━━━━━ Records shown ━━━━━

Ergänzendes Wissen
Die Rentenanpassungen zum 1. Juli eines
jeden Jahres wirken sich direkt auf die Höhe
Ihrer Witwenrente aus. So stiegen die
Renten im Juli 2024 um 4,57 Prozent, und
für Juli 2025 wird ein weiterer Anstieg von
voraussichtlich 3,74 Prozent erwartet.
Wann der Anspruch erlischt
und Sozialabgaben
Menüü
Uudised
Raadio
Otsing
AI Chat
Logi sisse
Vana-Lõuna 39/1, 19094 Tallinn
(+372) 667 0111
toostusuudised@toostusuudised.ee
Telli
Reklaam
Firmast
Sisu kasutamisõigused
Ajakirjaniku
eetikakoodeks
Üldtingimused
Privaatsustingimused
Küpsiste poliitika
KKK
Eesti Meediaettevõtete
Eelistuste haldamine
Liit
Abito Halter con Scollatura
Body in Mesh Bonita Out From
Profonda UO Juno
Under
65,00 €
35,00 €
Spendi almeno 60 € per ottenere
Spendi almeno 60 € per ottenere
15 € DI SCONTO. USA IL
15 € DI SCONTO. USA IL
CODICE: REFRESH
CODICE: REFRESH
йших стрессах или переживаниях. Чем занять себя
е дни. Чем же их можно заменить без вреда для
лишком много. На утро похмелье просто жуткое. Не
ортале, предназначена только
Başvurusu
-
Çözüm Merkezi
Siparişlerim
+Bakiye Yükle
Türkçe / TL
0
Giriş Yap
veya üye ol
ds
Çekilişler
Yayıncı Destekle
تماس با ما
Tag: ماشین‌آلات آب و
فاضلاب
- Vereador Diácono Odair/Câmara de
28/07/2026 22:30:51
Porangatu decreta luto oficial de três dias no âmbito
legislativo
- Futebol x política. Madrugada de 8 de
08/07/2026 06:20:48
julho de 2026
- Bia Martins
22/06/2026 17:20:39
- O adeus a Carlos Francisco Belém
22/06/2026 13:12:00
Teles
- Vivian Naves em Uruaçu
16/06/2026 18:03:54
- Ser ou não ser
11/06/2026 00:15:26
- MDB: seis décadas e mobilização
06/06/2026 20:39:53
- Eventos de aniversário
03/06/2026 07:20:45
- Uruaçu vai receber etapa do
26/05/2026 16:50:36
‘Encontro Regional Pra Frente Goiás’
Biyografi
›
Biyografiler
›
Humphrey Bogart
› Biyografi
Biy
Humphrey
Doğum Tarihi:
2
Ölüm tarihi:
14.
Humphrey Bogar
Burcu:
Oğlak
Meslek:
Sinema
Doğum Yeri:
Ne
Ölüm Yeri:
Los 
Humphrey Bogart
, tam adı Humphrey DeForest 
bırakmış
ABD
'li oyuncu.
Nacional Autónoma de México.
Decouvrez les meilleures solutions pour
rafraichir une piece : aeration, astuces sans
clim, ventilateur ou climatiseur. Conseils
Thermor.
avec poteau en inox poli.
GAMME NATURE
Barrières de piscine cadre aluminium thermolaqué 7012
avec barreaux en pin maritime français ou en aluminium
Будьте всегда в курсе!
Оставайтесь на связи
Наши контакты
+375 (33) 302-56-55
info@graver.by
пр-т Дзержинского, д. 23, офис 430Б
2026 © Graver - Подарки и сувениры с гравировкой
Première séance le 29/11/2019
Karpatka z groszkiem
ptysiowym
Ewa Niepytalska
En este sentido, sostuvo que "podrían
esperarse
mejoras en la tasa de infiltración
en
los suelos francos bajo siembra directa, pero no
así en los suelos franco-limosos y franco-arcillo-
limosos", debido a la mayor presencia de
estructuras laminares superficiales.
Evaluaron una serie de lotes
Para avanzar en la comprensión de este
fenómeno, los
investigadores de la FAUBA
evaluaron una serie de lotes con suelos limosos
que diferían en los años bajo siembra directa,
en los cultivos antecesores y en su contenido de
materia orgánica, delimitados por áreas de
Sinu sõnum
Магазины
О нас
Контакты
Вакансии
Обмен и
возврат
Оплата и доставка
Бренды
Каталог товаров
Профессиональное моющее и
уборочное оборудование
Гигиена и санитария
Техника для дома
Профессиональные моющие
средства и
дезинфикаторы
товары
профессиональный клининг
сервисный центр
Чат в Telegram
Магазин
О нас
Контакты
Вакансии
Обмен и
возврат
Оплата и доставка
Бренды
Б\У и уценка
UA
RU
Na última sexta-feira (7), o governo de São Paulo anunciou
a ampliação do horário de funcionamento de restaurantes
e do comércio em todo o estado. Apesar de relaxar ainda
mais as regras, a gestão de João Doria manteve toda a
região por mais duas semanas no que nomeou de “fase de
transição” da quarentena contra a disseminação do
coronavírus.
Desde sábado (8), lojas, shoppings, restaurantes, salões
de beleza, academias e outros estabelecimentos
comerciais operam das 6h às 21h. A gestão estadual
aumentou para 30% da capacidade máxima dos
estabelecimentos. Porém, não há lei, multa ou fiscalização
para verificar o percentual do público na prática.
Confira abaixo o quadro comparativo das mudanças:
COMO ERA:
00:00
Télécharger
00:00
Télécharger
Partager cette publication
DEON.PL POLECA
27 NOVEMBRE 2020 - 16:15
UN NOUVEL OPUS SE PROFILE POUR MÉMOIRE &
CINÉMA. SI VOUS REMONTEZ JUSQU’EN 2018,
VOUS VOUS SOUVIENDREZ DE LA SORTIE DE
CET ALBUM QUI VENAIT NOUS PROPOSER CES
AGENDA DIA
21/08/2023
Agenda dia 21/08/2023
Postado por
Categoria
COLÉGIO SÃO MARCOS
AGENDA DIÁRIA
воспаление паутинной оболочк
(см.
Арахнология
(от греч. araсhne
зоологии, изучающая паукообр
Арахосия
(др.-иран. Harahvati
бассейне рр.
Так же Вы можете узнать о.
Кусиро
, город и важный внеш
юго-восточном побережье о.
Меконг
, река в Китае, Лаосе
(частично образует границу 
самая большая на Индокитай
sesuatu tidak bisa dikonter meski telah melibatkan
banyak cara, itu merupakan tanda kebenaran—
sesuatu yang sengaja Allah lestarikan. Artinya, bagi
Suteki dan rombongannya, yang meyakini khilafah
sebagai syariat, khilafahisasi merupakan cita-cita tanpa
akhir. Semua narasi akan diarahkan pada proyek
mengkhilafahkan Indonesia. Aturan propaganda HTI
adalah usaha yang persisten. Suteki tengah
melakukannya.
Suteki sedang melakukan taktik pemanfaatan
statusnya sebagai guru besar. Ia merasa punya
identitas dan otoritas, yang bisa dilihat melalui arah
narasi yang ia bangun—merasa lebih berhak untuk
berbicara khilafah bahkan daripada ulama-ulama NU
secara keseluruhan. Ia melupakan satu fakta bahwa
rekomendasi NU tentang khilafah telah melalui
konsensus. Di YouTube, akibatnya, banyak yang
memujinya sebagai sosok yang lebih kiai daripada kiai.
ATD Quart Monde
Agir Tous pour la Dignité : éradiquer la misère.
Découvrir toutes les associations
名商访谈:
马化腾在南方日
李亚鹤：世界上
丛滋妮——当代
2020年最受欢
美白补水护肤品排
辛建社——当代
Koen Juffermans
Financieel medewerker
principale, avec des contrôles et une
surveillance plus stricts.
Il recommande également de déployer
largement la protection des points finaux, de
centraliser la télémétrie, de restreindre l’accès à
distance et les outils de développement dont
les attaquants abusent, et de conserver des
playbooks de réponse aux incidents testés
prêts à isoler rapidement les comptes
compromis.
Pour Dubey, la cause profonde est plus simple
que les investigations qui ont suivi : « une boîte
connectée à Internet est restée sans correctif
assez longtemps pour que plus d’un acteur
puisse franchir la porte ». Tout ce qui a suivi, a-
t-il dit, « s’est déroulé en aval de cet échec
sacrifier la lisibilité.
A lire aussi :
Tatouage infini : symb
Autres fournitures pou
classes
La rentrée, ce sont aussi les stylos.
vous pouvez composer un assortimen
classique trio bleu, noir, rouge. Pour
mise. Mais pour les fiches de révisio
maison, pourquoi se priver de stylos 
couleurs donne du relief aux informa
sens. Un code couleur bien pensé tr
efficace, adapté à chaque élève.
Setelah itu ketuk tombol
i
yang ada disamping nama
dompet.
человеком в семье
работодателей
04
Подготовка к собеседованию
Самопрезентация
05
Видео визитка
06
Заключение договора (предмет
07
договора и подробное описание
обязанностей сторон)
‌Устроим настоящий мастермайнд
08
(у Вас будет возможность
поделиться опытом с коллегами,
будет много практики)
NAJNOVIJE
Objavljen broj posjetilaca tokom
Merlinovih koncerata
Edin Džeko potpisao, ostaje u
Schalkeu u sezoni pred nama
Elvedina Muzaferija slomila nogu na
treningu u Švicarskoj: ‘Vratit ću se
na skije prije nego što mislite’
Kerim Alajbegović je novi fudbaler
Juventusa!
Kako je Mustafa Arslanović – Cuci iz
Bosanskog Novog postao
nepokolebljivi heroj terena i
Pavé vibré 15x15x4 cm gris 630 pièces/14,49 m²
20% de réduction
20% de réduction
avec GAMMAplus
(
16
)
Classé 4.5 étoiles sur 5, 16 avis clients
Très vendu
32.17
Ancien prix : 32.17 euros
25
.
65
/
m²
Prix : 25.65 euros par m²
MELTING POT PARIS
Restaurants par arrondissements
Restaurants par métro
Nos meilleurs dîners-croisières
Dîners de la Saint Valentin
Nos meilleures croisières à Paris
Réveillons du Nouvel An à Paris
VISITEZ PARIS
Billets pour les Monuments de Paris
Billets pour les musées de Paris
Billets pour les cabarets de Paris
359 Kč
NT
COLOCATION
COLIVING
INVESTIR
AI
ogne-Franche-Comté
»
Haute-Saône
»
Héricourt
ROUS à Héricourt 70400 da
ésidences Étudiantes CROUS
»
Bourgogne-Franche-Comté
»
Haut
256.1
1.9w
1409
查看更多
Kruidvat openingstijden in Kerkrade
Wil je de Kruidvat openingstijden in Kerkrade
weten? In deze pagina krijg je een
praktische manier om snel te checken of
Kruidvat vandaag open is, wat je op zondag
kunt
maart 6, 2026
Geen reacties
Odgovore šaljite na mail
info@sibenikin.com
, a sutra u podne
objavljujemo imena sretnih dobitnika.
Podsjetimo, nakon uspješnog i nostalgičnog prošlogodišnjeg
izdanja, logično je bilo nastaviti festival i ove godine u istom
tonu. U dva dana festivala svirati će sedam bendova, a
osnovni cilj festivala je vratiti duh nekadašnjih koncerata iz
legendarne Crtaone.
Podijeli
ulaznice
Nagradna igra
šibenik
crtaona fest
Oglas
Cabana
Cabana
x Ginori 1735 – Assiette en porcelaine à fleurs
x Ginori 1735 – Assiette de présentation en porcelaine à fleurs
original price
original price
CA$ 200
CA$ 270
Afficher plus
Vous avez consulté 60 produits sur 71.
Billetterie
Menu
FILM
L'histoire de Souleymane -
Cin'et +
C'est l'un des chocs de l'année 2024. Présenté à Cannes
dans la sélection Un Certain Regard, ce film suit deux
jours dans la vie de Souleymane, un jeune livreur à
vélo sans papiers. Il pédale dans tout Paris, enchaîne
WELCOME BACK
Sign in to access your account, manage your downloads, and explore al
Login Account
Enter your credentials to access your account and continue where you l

━━━━━

Task description :: For the word "Kerkrade", say how many lines of the data include it, with nothing else in the reply.

Problem solution :: 2